Frank Mc Court: Angela’s Ashes


 

Frank Mc Court’s childhood in Limerick, Ireland was so dire, reading his memoir, Angela’s Ashes, you’ll be grateful you ever had a full egg all to yourself.

The bleak stories seem to spill over one another with Mc Court’s run on sentences and dialogue meant to evoke the Irish cadence of speaking over one another (and not necessarily listening). This style of writing works well to convey desperate nature of the lives of the Mc Court’s but leaves very little in the way of respite.

Memoirist and writing professor, Theo Nester teaches her students not to take the reader “on a forced march of your horrible life.” Without much solace, Mc Court does this very thing.

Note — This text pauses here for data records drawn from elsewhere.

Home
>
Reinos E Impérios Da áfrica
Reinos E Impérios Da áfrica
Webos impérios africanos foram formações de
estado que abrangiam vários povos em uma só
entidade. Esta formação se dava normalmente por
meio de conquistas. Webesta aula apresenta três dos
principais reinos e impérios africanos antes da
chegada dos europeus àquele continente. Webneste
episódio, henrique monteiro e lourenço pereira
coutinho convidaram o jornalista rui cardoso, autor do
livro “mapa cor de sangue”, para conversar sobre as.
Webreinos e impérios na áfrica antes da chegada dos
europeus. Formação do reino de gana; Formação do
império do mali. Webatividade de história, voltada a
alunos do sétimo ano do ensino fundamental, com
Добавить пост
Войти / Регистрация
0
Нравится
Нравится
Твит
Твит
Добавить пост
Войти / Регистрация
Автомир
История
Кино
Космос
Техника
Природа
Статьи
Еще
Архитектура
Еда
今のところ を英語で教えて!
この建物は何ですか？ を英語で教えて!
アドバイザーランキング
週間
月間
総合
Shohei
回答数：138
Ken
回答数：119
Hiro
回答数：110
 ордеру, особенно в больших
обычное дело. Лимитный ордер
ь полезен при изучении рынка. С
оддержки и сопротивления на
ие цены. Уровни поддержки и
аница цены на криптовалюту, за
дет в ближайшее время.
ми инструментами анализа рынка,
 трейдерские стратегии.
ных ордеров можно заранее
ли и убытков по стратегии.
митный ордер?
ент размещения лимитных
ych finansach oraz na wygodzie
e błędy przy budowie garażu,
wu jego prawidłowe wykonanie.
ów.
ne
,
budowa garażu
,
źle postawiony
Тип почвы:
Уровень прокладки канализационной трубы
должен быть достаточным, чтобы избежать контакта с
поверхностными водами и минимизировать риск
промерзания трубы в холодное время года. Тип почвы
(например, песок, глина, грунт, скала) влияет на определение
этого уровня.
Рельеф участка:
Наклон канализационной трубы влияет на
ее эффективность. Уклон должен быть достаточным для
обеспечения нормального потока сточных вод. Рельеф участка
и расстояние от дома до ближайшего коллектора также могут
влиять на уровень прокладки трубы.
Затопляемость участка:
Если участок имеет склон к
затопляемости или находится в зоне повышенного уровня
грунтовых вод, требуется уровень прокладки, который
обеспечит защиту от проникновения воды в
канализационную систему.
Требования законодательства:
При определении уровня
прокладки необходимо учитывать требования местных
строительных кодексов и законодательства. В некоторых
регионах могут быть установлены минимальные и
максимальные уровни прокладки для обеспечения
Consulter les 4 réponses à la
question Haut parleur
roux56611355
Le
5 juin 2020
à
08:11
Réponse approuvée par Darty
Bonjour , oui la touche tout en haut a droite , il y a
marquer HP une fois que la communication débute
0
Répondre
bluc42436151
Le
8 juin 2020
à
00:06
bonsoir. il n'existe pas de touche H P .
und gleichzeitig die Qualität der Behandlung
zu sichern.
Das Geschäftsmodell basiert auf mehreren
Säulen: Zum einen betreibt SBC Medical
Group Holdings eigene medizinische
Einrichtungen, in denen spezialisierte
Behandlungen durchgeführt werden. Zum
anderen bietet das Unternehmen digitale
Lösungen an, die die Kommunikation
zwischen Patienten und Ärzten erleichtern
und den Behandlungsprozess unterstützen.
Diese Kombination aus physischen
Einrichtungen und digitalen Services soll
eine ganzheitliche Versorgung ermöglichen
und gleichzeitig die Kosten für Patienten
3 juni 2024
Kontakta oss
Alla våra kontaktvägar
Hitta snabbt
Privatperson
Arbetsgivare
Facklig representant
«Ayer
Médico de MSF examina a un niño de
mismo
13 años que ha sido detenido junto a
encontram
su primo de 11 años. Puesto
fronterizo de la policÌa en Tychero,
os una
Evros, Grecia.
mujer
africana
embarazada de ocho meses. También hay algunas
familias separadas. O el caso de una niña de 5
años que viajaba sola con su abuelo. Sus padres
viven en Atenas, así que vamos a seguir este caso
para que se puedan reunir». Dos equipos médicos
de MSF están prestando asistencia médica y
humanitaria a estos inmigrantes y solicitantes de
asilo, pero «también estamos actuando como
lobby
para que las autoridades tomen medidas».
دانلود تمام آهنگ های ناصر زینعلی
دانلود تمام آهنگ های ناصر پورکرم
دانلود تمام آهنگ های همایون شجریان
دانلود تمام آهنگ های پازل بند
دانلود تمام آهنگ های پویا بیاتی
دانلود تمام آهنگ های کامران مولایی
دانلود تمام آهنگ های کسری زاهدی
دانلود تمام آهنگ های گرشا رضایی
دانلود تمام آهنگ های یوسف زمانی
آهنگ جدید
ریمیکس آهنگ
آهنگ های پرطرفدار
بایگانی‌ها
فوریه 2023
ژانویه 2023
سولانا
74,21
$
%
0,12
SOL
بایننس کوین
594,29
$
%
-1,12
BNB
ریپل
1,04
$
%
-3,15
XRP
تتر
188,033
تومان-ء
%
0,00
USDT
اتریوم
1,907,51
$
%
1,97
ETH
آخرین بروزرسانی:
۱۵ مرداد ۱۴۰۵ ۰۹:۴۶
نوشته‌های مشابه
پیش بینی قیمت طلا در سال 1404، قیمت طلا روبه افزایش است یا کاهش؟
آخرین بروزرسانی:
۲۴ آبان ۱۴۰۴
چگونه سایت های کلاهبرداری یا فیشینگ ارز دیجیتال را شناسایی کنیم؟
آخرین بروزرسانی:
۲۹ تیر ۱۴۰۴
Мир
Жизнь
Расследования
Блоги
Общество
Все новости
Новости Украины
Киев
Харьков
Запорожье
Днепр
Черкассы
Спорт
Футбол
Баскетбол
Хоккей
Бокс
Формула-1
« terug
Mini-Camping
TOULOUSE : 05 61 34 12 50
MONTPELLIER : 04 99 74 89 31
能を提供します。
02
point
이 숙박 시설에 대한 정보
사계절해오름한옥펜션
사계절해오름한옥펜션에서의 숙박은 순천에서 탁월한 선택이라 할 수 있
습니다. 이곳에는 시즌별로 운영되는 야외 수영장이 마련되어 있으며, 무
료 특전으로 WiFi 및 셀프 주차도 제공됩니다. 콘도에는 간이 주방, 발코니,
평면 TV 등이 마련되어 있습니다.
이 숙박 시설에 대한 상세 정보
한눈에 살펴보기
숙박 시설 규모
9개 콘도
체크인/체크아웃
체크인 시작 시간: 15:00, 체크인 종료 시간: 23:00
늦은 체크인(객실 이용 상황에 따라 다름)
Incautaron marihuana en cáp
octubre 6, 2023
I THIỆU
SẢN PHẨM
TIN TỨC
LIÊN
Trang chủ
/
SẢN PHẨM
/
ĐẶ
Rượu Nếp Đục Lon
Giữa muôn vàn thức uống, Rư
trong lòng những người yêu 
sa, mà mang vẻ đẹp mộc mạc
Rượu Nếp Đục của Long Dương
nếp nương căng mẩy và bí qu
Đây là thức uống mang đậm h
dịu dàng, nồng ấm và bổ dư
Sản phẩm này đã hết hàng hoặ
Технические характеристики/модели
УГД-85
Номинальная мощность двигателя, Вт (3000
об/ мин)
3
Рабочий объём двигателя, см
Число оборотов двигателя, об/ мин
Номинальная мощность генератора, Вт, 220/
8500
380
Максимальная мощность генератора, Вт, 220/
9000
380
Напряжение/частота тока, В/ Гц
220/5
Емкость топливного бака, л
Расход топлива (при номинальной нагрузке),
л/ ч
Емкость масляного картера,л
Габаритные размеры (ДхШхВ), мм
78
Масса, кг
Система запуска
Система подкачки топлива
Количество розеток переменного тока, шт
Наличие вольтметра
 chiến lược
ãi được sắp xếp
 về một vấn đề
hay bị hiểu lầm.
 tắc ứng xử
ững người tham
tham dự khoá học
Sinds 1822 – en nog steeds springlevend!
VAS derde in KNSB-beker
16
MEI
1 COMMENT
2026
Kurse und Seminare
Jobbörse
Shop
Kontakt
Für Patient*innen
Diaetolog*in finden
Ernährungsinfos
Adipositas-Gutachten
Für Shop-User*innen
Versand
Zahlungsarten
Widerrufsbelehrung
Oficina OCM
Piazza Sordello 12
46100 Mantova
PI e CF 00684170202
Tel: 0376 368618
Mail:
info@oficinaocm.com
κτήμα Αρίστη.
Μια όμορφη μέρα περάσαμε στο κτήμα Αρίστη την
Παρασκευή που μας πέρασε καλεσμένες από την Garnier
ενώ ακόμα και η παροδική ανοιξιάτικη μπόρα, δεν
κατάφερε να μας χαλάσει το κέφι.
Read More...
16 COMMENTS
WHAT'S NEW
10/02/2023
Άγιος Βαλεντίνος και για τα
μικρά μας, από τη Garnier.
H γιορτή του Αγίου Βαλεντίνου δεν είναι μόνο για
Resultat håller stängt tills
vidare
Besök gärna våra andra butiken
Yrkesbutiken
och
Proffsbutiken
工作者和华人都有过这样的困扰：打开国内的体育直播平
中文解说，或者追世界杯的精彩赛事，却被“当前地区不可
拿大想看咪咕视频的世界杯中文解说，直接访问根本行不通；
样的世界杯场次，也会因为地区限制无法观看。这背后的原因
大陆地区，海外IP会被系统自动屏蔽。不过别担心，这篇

One could argue that the reader many find comedy in the way Mc Court writes dialogue but I found the scenes to be chaotic. Mc Court’s use the present tense gives the reader too much intimacy, heightening this sense of tragedy as if the reader too, is in these scenes of despair. Without solace, the reader wonders if Mc Court and themselves will ever survive.

One also could argue that the McCourt’s find solace, as many do, in religion, which is a constant presence in the memoir. Yet Mc Court’s Catholicism is chaotic. At his baptism, his father and godfather show up drunk. Mc Court’s mother drops him into the baptismal fount. Mc Court’s father begins arguing with the priest and is thrown out of the church. Mc Court’s aunts suggest it would be best to put up the child for adoption. (18-19) Mc Court’s Catholicism is confining and constricting. The Mc Court family is often excluded from the church because of their poverty. When his father offers his son for altar service, the priest slams the door in his face, the Jesuits will not allow the Mc Courts into their school because they are too poor and Mc Court’s mother is subjected to humiliation in order to receive aid from the St Vincent De Paul Society.

“I’m seven, eight, nine going on ten and still Dad has no work,” (145) Mc Court writes and the reader had never been more grateful for a sentence that saved pages of reading the same sodding stuff.

Solace isn’t found in the memoir until nearly halfway through the book when Mc Court begins to get paid to read to Mr. Timoney. He reads Johnathan Swift to Timoney and a world opens to him. It is nice to have a sixpence for a bit of bread but Mc Court says he’d read to Timoney “money or no money.” (178) When Timoney is taken to the City Home, ‘where they keep old people who are helpful or demented” Mc Court tries to get in to read to him but they won’t let him.

Solace is found in the strangest of places. At ten years old, Mc Court contracts typhoid and is placed in a hospital. He finally receive three meals a day for the first time in his life.  Mc Court and a 14 year-old girl, with diphtheria, Patricia Madigan are the only patients on their floor. Patricia calls to him from her room down the hall. They form a friendship and exchange books through the janitor, Seamus. It is the first time Mc Court reads Shakespeare which he says is “like having jewels in my mouth when I say the words. If I had a whole book of Shakespeare, they could keep me in the hospital for a year.” (196) Patricia reads him poetry in the evening which he memorizes to say back to her in the morning. It is a sweet scene of support and consolation between two traumatized children. Yet it is all snatched away when the nuns who run the hospital find out. They separate the children and place Mc Court on the floor above where he is the only patient in a room of 20 beds.

On a craft level, I feel the reader needs to see more bits of solace in a memoir to give them a break from the tragic. Whether it’s faith, literature or a friendship, the reader needs to see and hear it more often to feel there is some hope for the protagonist and themselves. In my own memoir I try to do that both with faith and how books gave me an escape.